0

I'm still learning Git, and I understand that a branch is a copy of the master repository that allows you to make changes without harming things on the master repo while also allowing multiple people to make changes on their own branch.

However, let's say you have a server that hosts a web application and a copy of the same code in another directory on the server for testing. Would it be possible to connect the master repository to the live application, and connect the test code to a specific branch that can be merged into master with a pull request?

On the incoming conversation of feasibility - in order to deploy the new changes when they are made from the development branch and merged, we would use a Jenkins job to do the deployment.

2 Answers2

4

I apologize for the length of this, but you're starting out with some misconceptions. The TL;DR is that you can indeed get what you want, but you don't quite know what you want, yet.

I'm still learning Git, and I understand that a branch is a copy of the master repository that allows you to make changes without harming things on the master repo while also allowing multiple people to make changes on their own branch.

Unfortunately, this understanding is not really correct. Understanding Git, or distributed version control in general, is not easy—but the first thing you have to discard is the notion that there is a master repository! (We often re-introduce it later, but it helps to start by throwing it out. :-) )

With centralized version control systems (CVCSes, e.g., Subversion or ClearCase), there really is a "true master". There may be extra copies of the "true master" for whatever reason (usually speed), but it's pretty easy to tell whether you're dealing with the real source of truth—the repository wearing the sherriff's star, or the Presidential hat, or whatever it is that distinguishes the source-of-truth repository—from every other one. The CVCS has a central server; you put the repository there; and you're done (well, except for backup and disaster recovery issues).

With true distributed (the "D" in DCVS) version control, all repositories are equal. Well, they're equal unless you, deliberately or accidentally, treat one as the one wearing the sherriff's star. That is, you can use a DVCS like a CVCS, by designating one of the servers as "the" server, but that's your doing, not a property of the system. This changes a whole lot about the internals of the system.

(I note that you're also asking about GitHub. In general, when people use GitHub, they tend to treat the copy that's on GitHub as "the" server—the source of truth. But the GitHub repository has its branches, which are not the same as your branches. Moreover, there's no need to claim that they are the source of truth: you can treat them as just another copy. Again, the "master-ness" of any repository is something you decide. All Git repositories are equally masterful except in terms of how you choose to use them!)

In Git, you normally clone a repository such that you have a complete copy of everything. Your repository is then just that—yours—so that you can do anything you want to it. Whatever you do won't affect the any other clone at all. You automatically have your own branches at this point. In Git, you don't have the original repository's branches as branches, but you do have all of them in some other form. You start out, in fact, with no branches of your own, but usually immediately make a first one: the normal last step of git clone includes creating one (1) branch name. This is now your (single) branch. Usually, it's master (though you can control this). Usually, you'll go on to create a second branch name, which is the one you will do your work on. (Once you do that, you can freely delete your master branch, so that you need not drag it around and update it. This is up to you though.)
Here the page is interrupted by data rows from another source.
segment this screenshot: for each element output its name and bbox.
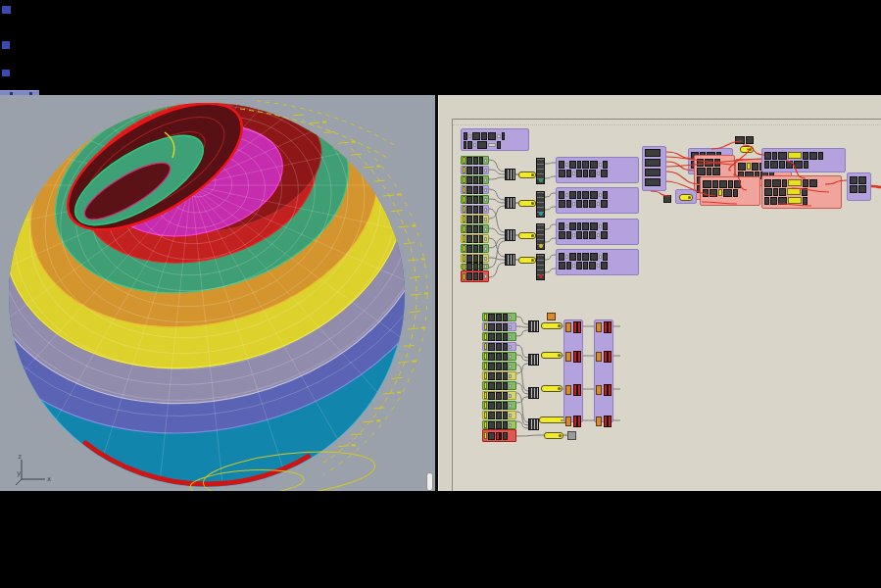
param-row[interactable] xyxy=(461,224,489,233)
param-row[interactable] xyxy=(461,264,489,270)
component-group[interactable] xyxy=(556,249,639,275)
merge-node[interactable] xyxy=(528,354,539,366)
component-pair[interactable] xyxy=(565,321,581,333)
param-row[interactable] xyxy=(482,332,516,341)
canvas-dotline xyxy=(453,124,881,125)
number-slider[interactable] xyxy=(541,385,563,392)
titlebar-fragment xyxy=(2,70,10,76)
relay-node[interactable] xyxy=(663,194,671,203)
screen: z y x xyxy=(0,0,881,588)
param-row[interactable] xyxy=(461,166,489,174)
axis-label-x: x xyxy=(47,475,51,483)
number-slider[interactable] xyxy=(541,322,563,329)
param-row[interactable] xyxy=(482,313,516,321)
grasshopper-panel xyxy=(438,95,881,491)
component-pair[interactable] xyxy=(596,351,612,363)
number-slider[interactable] xyxy=(679,194,693,201)
param-row[interactable] xyxy=(482,371,516,380)
param-row[interactable] xyxy=(461,185,489,194)
merge-node[interactable] xyxy=(505,229,515,241)
param-row[interactable] xyxy=(461,205,489,214)
merge-node[interactable] xyxy=(505,169,515,180)
axis-gizmo xyxy=(8,448,67,489)
component-pair[interactable] xyxy=(565,384,581,396)
sphere-render xyxy=(0,95,435,491)
component-group[interactable] xyxy=(556,157,639,183)
rhino-viewport[interactable]: z y x xyxy=(0,95,435,491)
param-row[interactable] xyxy=(482,342,516,351)
titlebar-fragment xyxy=(2,41,10,49)
component-group[interactable] xyxy=(761,148,846,172)
tall-component-group[interactable] xyxy=(563,319,583,422)
number-slider[interactable] xyxy=(544,432,563,439)
merge-node[interactable] xyxy=(528,418,539,430)
component-pair[interactable] xyxy=(565,416,581,427)
titlebar-fragment xyxy=(2,6,11,14)
output-node[interactable] xyxy=(567,431,576,440)
param-row[interactable] xyxy=(461,254,489,263)
param-row[interactable] xyxy=(461,156,489,165)
param-row[interactable] xyxy=(461,270,489,282)
param-row[interactable] xyxy=(461,234,489,243)
slider-group[interactable] xyxy=(675,189,697,204)
stack-component[interactable] xyxy=(536,223,545,250)
param-row[interactable] xyxy=(482,391,516,400)
component-pair[interactable] xyxy=(596,321,612,333)
component-group-inputs[interactable] xyxy=(642,146,666,191)
relay-node[interactable] xyxy=(547,312,556,320)
merge-node[interactable] xyxy=(505,197,515,209)
number-slider[interactable] xyxy=(541,352,563,359)
component-group[interactable] xyxy=(556,219,639,245)
param-row[interactable] xyxy=(482,411,516,419)
merge-node[interactable] xyxy=(528,387,539,399)
component-group-output[interactable] xyxy=(847,172,871,201)
scrollbar-thumb[interactable] xyxy=(426,472,433,491)
number-slider[interactable] xyxy=(518,200,536,207)
number-slider[interactable] xyxy=(518,257,536,264)
param-row[interactable] xyxy=(482,381,516,390)
component-group-selected[interactable] xyxy=(761,175,842,209)
param-row[interactable] xyxy=(482,362,516,370)
component-group-selected[interactable] xyxy=(700,176,760,206)
gh-canvas[interactable] xyxy=(452,119,881,491)
param-row-red[interactable] xyxy=(482,429,516,442)
param-row[interactable] xyxy=(461,195,489,204)
axis-label-z: z xyxy=(18,453,22,461)
stack-component[interactable] xyxy=(536,191,545,218)
component-pair[interactable] xyxy=(565,351,581,363)
param-row[interactable] xyxy=(482,401,516,410)
param-row[interactable] xyxy=(461,244,489,253)
param-row[interactable] xyxy=(461,215,489,223)
param-row[interactable] xyxy=(482,322,516,331)
upper-param-stack xyxy=(461,156,489,282)
tall-component-group[interactable] xyxy=(594,319,613,422)
number-slider[interactable] xyxy=(518,172,536,178)
param-row[interactable] xyxy=(461,175,489,184)
param-row[interactable] xyxy=(482,352,516,361)
component-pair[interactable] xyxy=(596,416,612,427)
stack-component[interactable] xyxy=(536,158,545,184)
number-slider[interactable] xyxy=(518,232,536,239)
merge-node[interactable] xyxy=(505,254,515,266)
lower-param-stack xyxy=(482,313,516,429)
stack-component[interactable] xyxy=(536,254,545,280)
component-pair[interactable] xyxy=(735,135,754,144)
param-row[interactable] xyxy=(482,420,516,429)
component-group-header[interactable] xyxy=(461,128,529,151)
number-slider[interactable] xyxy=(740,146,754,153)
axis-label-y: y xyxy=(17,469,21,477)
merge-node[interactable] xyxy=(528,320,539,332)
component-group[interactable] xyxy=(556,187,639,214)
component-pair[interactable] xyxy=(596,384,612,396)
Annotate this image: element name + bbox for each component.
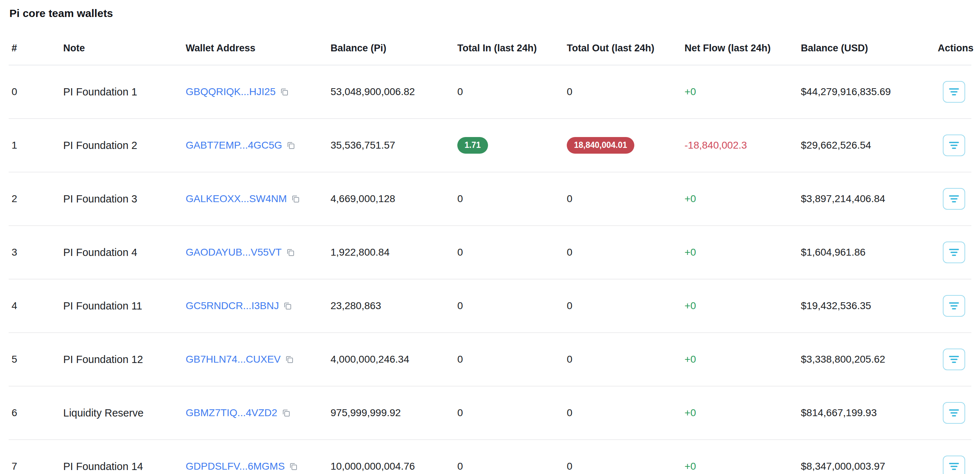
balance-usd: $8,347,000,003.97 (798, 440, 935, 474)
wallet-note: Liquidity Reserve (60, 386, 183, 440)
filter-icon (948, 355, 959, 364)
col-header-total-out: Total Out (last 24h) (564, 33, 682, 65)
wallet-address-cell: GDPDSLFV...6MGMS (183, 440, 328, 474)
wallet-note: PI Foundation 4 (60, 226, 183, 279)
net-flow: +0 (682, 65, 798, 118)
table-row: 1 PI Foundation 2 GABT7EMP...4GC5G 35,53… (9, 118, 971, 172)
wallet-address-link[interactable]: GABT7EMP...4GC5G (186, 140, 282, 151)
copy-icon[interactable] (282, 409, 290, 417)
col-header-index: # (9, 33, 60, 65)
copy-icon[interactable] (286, 141, 295, 150)
wallet-address-cell: GC5RNDCR...I3BNJ (183, 279, 328, 333)
copy-icon[interactable] (286, 248, 295, 257)
total-in: 0 (454, 279, 564, 333)
col-header-address: Wallet Address (183, 33, 328, 65)
wallet-address-link[interactable]: GDPDSLFV...6MGMS (186, 461, 285, 472)
wallet-note: PI Foundation 2 (60, 118, 183, 172)
wallet-note: PI Foundation 12 (60, 333, 183, 386)
table-row: 3 PI Foundation 4 GAODAYUB...V55VT 1,922… (9, 226, 971, 279)
table-row: 2 PI Foundation 3 GALKEOXX...SW4NM 4,669… (9, 172, 971, 226)
net-flow: +0 (682, 333, 798, 386)
total-out: 0 (564, 65, 682, 118)
total-out: 0 (564, 226, 682, 279)
total-in: 0 (454, 440, 564, 474)
balance-usd: $814,667,199.93 (798, 386, 935, 440)
col-header-total-in: Total In (last 24h) (454, 33, 564, 65)
col-header-net-flow: Net Flow (last 24h) (682, 33, 798, 65)
wallet-address-cell: GBQQRIQK...HJI25 (183, 65, 328, 118)
balance-usd: $29,662,526.54 (798, 118, 935, 172)
total-out: 0 (564, 386, 682, 440)
balance-pi: 4,000,000,246.34 (328, 333, 454, 386)
col-header-note: Note (60, 33, 183, 65)
wallet-note: PI Foundation 11 (60, 279, 183, 333)
filter-icon (948, 248, 959, 257)
row-index: 6 (9, 386, 60, 440)
wallet-address-link[interactable]: GBMZ7TIQ...4VZD2 (186, 407, 277, 418)
row-index: 2 (9, 172, 60, 226)
total-in: 0 (454, 65, 564, 118)
wallet-filter-button[interactable] (943, 134, 965, 156)
wallet-address-link[interactable]: GC5RNDCR...I3BNJ (186, 300, 279, 311)
table-header-row: # Note Wallet Address Balance (Pi) Total… (9, 33, 971, 65)
table-row: 0 PI Foundation 1 GBQQRIQK...HJI25 53,04… (9, 65, 971, 118)
total-in: 0 (454, 333, 564, 386)
wallet-address-link[interactable]: GALKEOXX...SW4NM (186, 193, 287, 204)
net-flow: +0 (682, 172, 798, 226)
copy-icon[interactable] (285, 355, 294, 364)
table-row: 6 Liquidity Reserve GBMZ7TIQ...4VZD2 975… (9, 386, 971, 440)
wallet-filter-button[interactable] (943, 241, 965, 263)
wallet-address-cell: GALKEOXX...SW4NM (183, 172, 328, 226)
net-flow: +0 (682, 279, 798, 333)
col-header-actions: Actions (935, 33, 971, 65)
table-row: 4 PI Foundation 11 GC5RNDCR...I3BNJ 23,2… (9, 279, 971, 333)
net-flow: -18,840,002.3 (682, 118, 798, 172)
wallet-address-link[interactable]: GB7HLN74...CUXEV (186, 354, 281, 365)
total-out: 0 (564, 172, 682, 226)
total-in-badge: 1.71 (457, 137, 488, 154)
wallet-note: PI Foundation 14 (60, 440, 183, 474)
filter-icon (948, 462, 959, 471)
net-flow: +0 (682, 440, 798, 474)
col-header-balance-pi: Balance (Pi) (328, 33, 454, 65)
balance-pi: 35,536,751.57 (328, 118, 454, 172)
row-index: 5 (9, 333, 60, 386)
copy-icon[interactable] (283, 302, 292, 310)
row-index: 4 (9, 279, 60, 333)
table-row: 7 PI Foundation 14 GDPDSLFV...6MGMS 10,0… (9, 440, 971, 474)
net-flow: +0 (682, 386, 798, 440)
page-title: Pi core team wallets (9, 7, 971, 19)
filter-icon (948, 301, 959, 311)
wallet-address-link[interactable]: GAODAYUB...V55VT (186, 247, 282, 258)
total-in: 0 (454, 172, 564, 226)
balance-usd: $19,432,536.35 (798, 279, 935, 333)
filter-icon (948, 140, 959, 150)
filter-icon (948, 194, 959, 204)
total-in: 0 (454, 226, 564, 279)
wallet-filter-button[interactable] (943, 295, 965, 317)
table-row: 5 PI Foundation 12 GB7HLN74...CUXEV 4,00… (9, 333, 971, 386)
total-out: 0 (564, 333, 682, 386)
wallet-filter-button[interactable] (943, 188, 965, 210)
wallet-address-cell: GABT7EMP...4GC5G (183, 118, 328, 172)
balance-pi: 4,669,000,128 (328, 172, 454, 226)
copy-icon[interactable] (289, 462, 298, 471)
wallet-address-cell: GBMZ7TIQ...4VZD2 (183, 386, 328, 440)
copy-icon[interactable] (280, 88, 289, 96)
balance-pi: 1,922,800.84 (328, 226, 454, 279)
total-in-cell: 1.71 (454, 118, 564, 172)
filter-icon (948, 87, 959, 97)
balance-usd: $3,338,800,205.62 (798, 333, 935, 386)
row-index: 1 (9, 118, 60, 172)
wallet-filter-button[interactable] (943, 402, 965, 424)
balance-usd: $44,279,916,835.69 (798, 65, 935, 118)
row-index: 0 (9, 65, 60, 118)
wallet-filter-button[interactable] (943, 456, 965, 474)
wallet-note: PI Foundation 1 (60, 65, 183, 118)
wallet-address-cell: GB7HLN74...CUXEV (183, 333, 328, 386)
wallet-address-link[interactable]: GBQQRIQK...HJI25 (186, 86, 275, 97)
copy-icon[interactable] (291, 195, 300, 203)
wallet-filter-button[interactable] (943, 81, 965, 103)
wallet-filter-button[interactable] (943, 348, 965, 370)
total-out: 0 (564, 279, 682, 333)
This leads into the whole question of terminology. Git's is maddenly confusing. See What exactly do we mean by "branch"? for more about this issue. I have taken to using the phrase branch name to refer to names like master and testing, and remote-tracking name to refer to the names like origin/master. When you git clone a repository, you turn all of their branch names—"they" being the other Git repository that you're cloning—into remote-tracking names: their master is now your origin/master; their develop is now your origin/develop; and so on.

When dealing with Git, you must also keep, in your head, a bunch of seemingly-conflicting ideas:

  • Commits are snapshots: permanent (mostly), incorruptible (entirely), unchanging. They are uniquely identified by a hash ID. These hash IDs are big and ugly and incomprehensible to humans, but they are critical inside Git.
  • Commits are the history. Commits link to each other to form a (directed, acyclic) graph. Making a new commit is a process of making a snapshot, adding metadata like who made the commit and why, and linking that new commit back to its parent commit. As the final step of making a new commit ... well, let's wait on this for another bullet-point.
  • While commits contain files, commits aren't files. There is no file history, there is only commit history. But Git can show you file history. It does this by making it up on the fly, using the commit history. To see what changed in a commit, Git will simply compare the parent's snapshot to the child's snapshot. Whatever is the same, is not changed. Whatever is different, that's what changed.
  • There is always a current commit (known as HEAD).
  • But HEAD is normally "attached" to a branch name. As a result, HEAD only identifies a name, not a commit. (There is a "detached HEAD" mode where HEAD identifies the commit itself directly, but it's mostly used for browsing through history and for special case work—normally you want to be "on a branch", which you do by attaching your HEAD.)
  • Each branch name (and other names like tags) identifies one, and only one, commit. Git calls this the tip commit of that branch.
  • But commits are on—or maybe better described as "contained within"—branches.
  • In Git, some commits are on many branches simultaneously. The set of branches that contains a commit is determined by starting with the branch name and working backwards through history. A merge commit, which has two or more parents, tends to result in commits being on multiple branches. A root commit (usually there's just one) is usually on all branches.
  • Making a new commit creates the new commit with the current commit as its parent. This also creates the new commit's real name: its hash ID, which is a crypographic checksum of the commit's contents. This new ID is by definition different from every existing ID, and almost impossible to predict, but also completely predictable, because it's just a hash of the commit's contents. (The contents include a time stamp, so since time is always increasing and we don't know precisely when the commit will be made until it's made, that's part of what makes it hard to predict.) Then, so that the new commit is on the current branch, what Git does is to write the new hash ID into the current branch name. The new commit is now the tip commit, and this is how branches grow.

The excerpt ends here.